Where an image appears in the data, omit it and reproduce the rest exactly.

◆ Stored data
::::
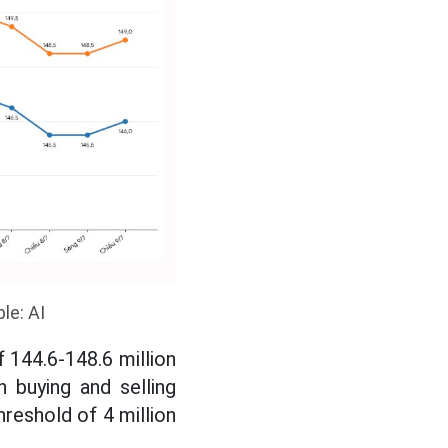
le: AI
 144.6-148.6 million
h buying and selling
hreshold of 4 million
::::
◆ Task result
le: AI
 144.6-148.6 million
h buying and selling
hreshold of 4 million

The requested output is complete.